§ TASK STATEMENT:
Look through the entries below and return all lines including the word "ceux".
MATERIAL FOR THIS TASK START
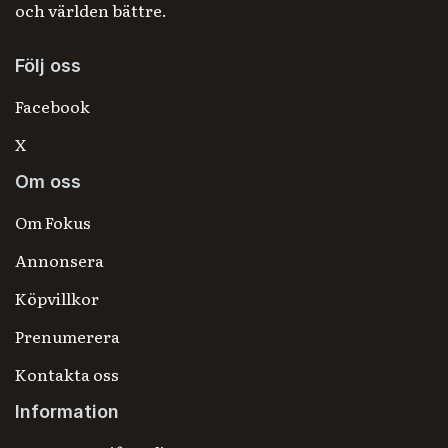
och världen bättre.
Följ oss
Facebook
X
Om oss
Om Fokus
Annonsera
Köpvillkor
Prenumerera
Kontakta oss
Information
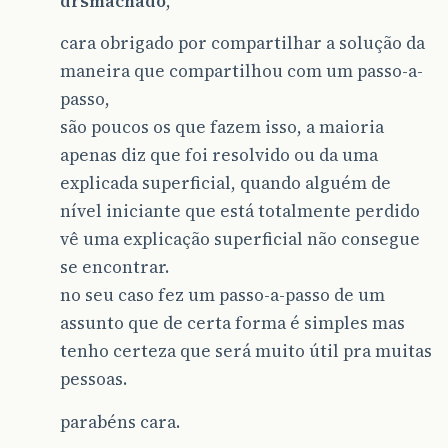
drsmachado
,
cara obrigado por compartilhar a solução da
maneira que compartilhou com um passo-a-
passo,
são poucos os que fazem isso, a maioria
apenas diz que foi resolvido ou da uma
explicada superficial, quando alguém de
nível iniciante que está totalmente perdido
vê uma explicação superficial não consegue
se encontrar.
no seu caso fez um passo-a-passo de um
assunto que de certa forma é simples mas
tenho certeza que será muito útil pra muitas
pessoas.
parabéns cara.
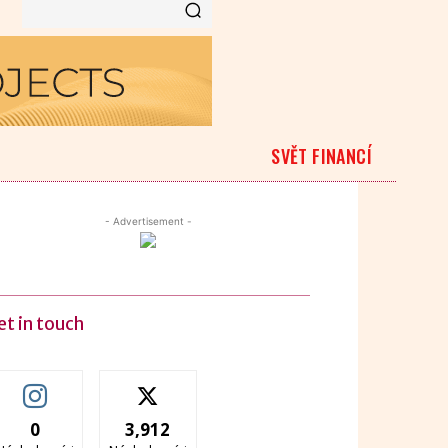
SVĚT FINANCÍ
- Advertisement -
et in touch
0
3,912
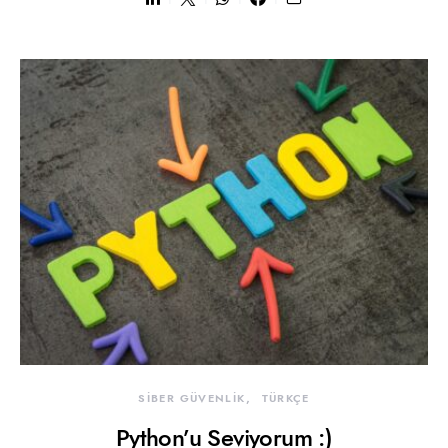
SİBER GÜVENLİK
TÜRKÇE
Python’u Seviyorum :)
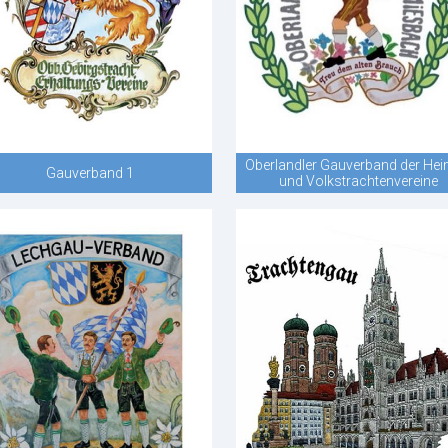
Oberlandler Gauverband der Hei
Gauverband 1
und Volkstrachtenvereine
MATERIAL FOR THIS TASK END
MATERIAL FOR THIS TASK START
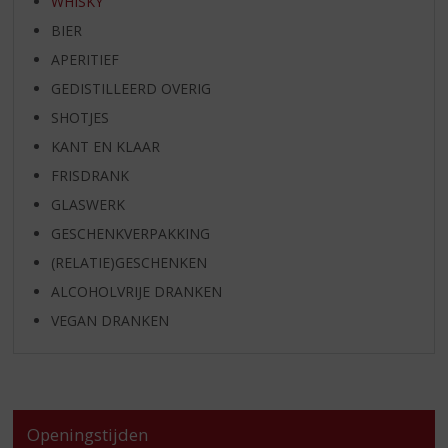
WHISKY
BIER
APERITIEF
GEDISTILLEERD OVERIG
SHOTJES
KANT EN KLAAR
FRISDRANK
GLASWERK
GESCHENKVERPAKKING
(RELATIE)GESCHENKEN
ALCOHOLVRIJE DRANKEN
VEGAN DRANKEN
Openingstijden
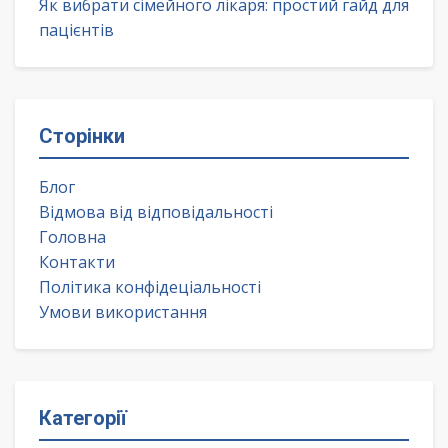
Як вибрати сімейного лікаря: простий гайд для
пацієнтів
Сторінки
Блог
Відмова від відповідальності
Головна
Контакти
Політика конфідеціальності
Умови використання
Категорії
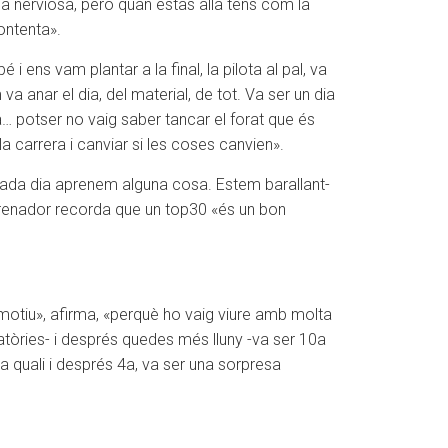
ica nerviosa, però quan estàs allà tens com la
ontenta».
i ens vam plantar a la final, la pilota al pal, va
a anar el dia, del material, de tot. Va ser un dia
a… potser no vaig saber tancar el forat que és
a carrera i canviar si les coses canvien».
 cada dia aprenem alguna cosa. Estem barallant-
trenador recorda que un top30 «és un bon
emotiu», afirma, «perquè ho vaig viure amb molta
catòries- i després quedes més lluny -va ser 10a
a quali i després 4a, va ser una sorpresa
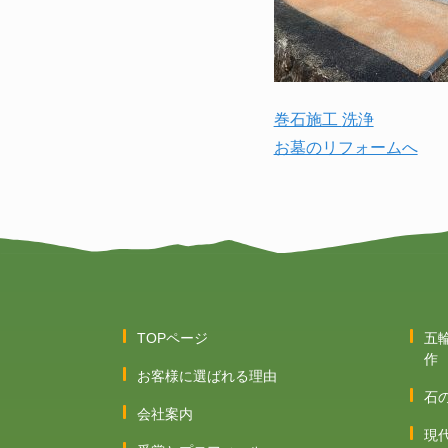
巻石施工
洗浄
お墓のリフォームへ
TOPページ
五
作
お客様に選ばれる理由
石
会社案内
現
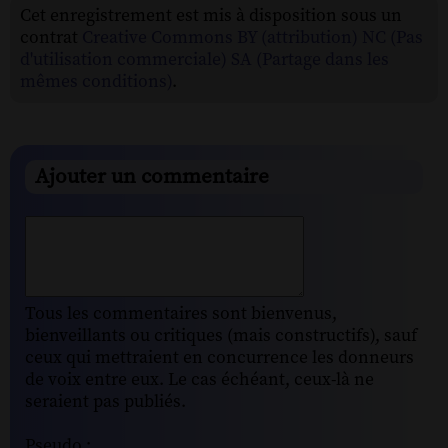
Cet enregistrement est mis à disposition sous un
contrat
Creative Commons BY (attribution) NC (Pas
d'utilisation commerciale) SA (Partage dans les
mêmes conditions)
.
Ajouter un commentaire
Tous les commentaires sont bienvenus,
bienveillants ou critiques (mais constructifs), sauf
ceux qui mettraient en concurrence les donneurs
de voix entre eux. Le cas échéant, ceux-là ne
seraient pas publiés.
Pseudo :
MATERIAL FOR THIS TASK END
MATERIAL FOR THIS TASK START
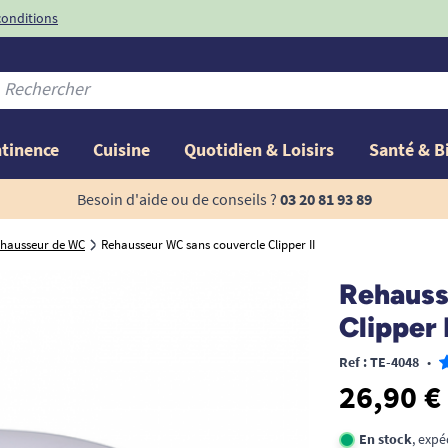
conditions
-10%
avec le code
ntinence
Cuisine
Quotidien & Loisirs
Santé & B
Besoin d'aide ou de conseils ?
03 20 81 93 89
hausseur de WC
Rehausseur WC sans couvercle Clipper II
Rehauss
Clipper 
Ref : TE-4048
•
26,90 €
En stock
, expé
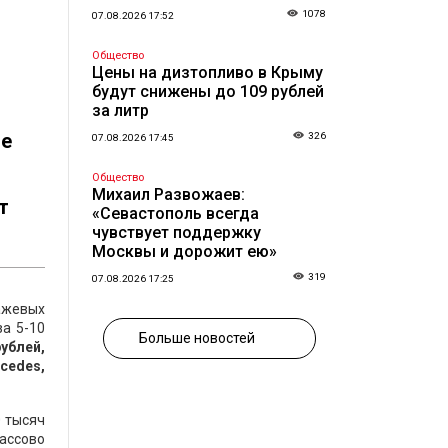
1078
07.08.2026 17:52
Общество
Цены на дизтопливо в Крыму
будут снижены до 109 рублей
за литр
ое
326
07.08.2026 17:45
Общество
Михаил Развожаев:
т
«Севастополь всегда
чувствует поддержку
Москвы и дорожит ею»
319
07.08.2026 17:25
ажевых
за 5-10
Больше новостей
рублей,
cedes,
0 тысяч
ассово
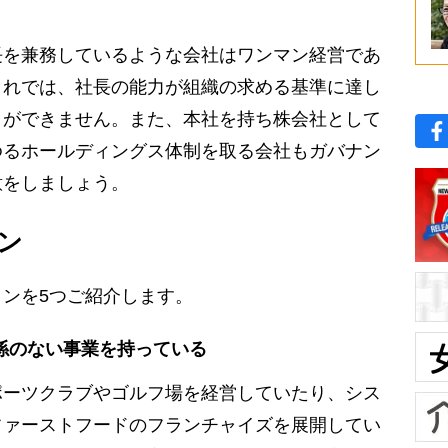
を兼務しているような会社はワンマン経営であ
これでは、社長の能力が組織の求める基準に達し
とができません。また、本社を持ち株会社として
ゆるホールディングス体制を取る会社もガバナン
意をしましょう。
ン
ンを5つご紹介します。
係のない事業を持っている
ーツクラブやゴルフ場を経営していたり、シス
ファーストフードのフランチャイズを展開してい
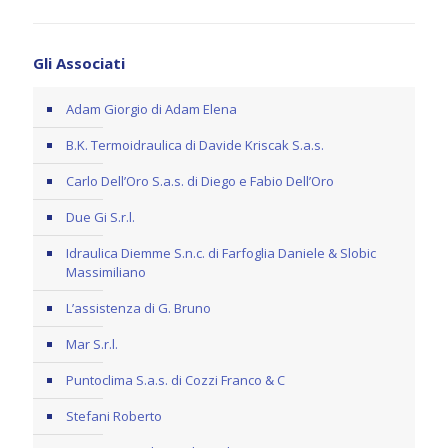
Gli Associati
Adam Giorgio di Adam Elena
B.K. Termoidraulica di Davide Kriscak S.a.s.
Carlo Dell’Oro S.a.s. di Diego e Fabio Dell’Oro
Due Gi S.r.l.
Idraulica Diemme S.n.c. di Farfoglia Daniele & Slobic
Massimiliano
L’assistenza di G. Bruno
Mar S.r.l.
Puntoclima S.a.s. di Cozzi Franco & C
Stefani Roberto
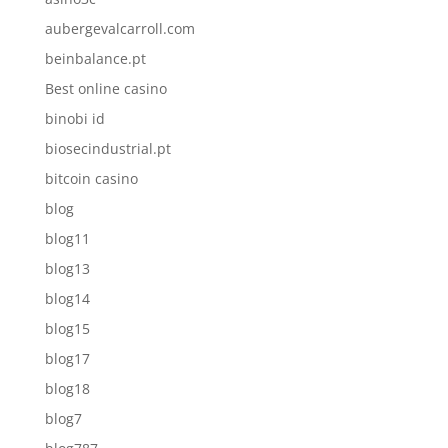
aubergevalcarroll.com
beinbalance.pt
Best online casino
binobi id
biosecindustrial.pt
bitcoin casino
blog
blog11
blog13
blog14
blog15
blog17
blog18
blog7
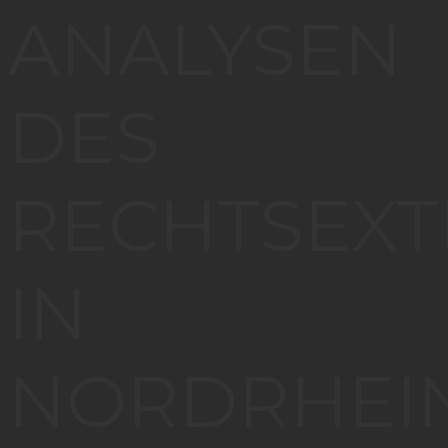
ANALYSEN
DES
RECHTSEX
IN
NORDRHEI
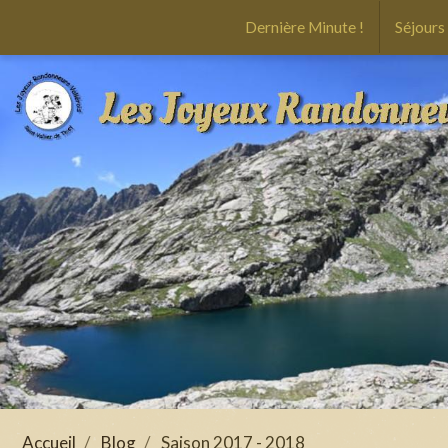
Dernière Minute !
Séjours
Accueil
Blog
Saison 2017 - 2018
MATERIAL FOR THIS TASK END
§ EXERCISE ANSWER:
ceux qui mettraient en concurrence les donneurs
de voix entre eux. Le cas échéant, ceux-là ne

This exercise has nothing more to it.